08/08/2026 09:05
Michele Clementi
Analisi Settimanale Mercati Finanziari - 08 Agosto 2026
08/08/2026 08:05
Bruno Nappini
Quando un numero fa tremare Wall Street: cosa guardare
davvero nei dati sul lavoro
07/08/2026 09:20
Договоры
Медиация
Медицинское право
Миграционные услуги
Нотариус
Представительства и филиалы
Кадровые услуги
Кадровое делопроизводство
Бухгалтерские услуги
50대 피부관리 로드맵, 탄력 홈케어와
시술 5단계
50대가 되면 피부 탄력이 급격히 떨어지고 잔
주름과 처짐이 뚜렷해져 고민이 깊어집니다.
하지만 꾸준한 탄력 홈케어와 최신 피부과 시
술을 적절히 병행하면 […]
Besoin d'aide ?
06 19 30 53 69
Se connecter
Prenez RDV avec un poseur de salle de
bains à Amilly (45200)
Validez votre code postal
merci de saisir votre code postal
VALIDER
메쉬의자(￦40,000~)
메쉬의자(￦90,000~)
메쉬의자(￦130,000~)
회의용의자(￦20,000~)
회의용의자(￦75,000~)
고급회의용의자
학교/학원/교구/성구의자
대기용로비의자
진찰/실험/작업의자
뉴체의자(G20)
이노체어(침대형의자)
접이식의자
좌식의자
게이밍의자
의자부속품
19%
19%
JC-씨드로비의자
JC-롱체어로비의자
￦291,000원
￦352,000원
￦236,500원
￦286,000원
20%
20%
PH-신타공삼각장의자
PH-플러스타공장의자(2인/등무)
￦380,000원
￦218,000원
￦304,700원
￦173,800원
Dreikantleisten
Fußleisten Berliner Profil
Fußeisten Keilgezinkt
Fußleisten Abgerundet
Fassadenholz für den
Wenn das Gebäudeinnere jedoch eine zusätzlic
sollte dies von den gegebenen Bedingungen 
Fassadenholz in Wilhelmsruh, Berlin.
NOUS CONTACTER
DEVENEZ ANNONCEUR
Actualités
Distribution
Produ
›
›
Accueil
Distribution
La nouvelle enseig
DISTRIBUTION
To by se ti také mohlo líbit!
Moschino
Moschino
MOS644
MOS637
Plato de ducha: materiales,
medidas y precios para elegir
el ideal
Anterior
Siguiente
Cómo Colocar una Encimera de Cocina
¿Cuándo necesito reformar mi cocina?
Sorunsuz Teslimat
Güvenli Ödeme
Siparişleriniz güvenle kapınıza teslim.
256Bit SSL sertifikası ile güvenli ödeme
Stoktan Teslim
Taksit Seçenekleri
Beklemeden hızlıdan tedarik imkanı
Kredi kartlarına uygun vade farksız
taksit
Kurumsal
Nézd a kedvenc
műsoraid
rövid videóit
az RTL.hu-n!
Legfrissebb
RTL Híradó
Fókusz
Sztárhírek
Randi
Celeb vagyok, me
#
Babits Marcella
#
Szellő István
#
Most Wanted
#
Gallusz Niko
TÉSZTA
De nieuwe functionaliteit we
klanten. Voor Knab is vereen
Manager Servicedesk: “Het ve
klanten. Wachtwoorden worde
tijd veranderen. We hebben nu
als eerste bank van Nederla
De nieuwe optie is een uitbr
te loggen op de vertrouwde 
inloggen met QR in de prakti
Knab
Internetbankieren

..........

* [Requirement]:
Without altering a single word, transcribe the entries above.

* [Answer for the task]:
08/08/2026 09:05
Michele Clementi
Analisi Settimanale Mercati Finanziari - 08 Agosto 2026
08/08/2026 08:05
Bruno Nappini
Quando un numero fa tremare Wall Street: cosa guardare
davvero nei dati sul lavoro
07/08/2026 09:20
Договоры
Медиация
Медицинское право
Миграционные услуги
Нотариус
Представительства и филиалы
Кадровые услуги
Кадровое делопроизводство
Бухгалтерские услуги
50대 피부관리 로드맵, 탄력 홈케어와
시술 5단계
50대가 되면 피부 탄력이 급격히 떨어지고 잔
주름과 처짐이 뚜렷해져 고민이 깊어집니다.
하지만 꾸준한 탄력 홈케어와 최신 피부과 시
술을 적절히 병행하면 […]
Besoin d'aide ?
06 19 30 53 69
Se connecter
Prenez RDV avec un poseur de salle de
bains à Amilly (45200)
Validez votre code postal
merci de saisir votre code postal
VALIDER
메쉬의자(￦40,000~)
메쉬의자(￦90,000~)
메쉬의자(￦130,000~)
회의용의자(￦20,000~)
회의용의자(￦75,000~)
고급회의용의자
학교/학원/교구/성구의자
대기용로비의자
진찰/실험/작업의자
뉴체의자(G20)
이노체어(침대형의자)
접이식의자
좌식의자
게이밍의자
의자부속품
19%
19%
JC-씨드로비의자
JC-롱체어로비의자
￦291,000원
￦352,000원
￦236,500원
￦286,000원
20%
20%
PH-신타공삼각장의자
PH-플러스타공장의자(2인/등무)
￦380,000원
￦218,000원
￦304,700원
￦173,800원
Dreikantleisten
Fußleisten Berliner Profil
Fußeisten Keilgezinkt
Fußleisten Abgerundet
Fassadenholz für den
Wenn das Gebäudeinnere jedoch eine zusätzlic
sollte dies von den gegebenen Bedingungen 
Fassadenholz in Wilhelmsruh, Berlin.
NOUS CONTACTER
DEVENEZ ANNONCEUR
Actualités
Distribution
Produ
›
›
Accueil
Distribution
La nouvelle enseig
DISTRIBUTION
To by se ti také mohlo líbit!
Moschino
Moschino
MOS644
MOS637
Plato de ducha: materiales,
medidas y precios para elegir
el ideal
Anterior
Siguiente
Cómo Colocar una Encimera de Cocina
¿Cuándo necesito reformar mi cocina?
Sorunsuz Teslimat
Güvenli Ödeme
Siparişleriniz güvenle kapınıza teslim.
256Bit SSL sertifikası ile güvenli ödeme
Stoktan Teslim
Taksit Seçenekleri
Beklemeden hızlıdan tedarik imkanı
Kredi kartlarına uygun vade farksız
taksit
Kurumsal
Nézd a kedvenc
műsoraid
rövid videóit
az RTL.hu-n!
Legfrissebb
RTL Híradó
Fókusz
Sztárhírek
Randi
Celeb vagyok, me
#
Babits Marcella
#
Szellő István
#
Most Wanted
#
Gallusz Niko
TÉSZTA
De nieuwe functionaliteit we
klanten. Voor Knab is vereen
Manager Servicedesk: “Het ve
klanten. Wachtwoorden worde
tijd veranderen. We hebben nu
als eerste bank van Nederla
De nieuwe optie is een uitbr
te loggen op de vertrouwde 
inloggen met QR in de prakti
Knab
Internetbankieren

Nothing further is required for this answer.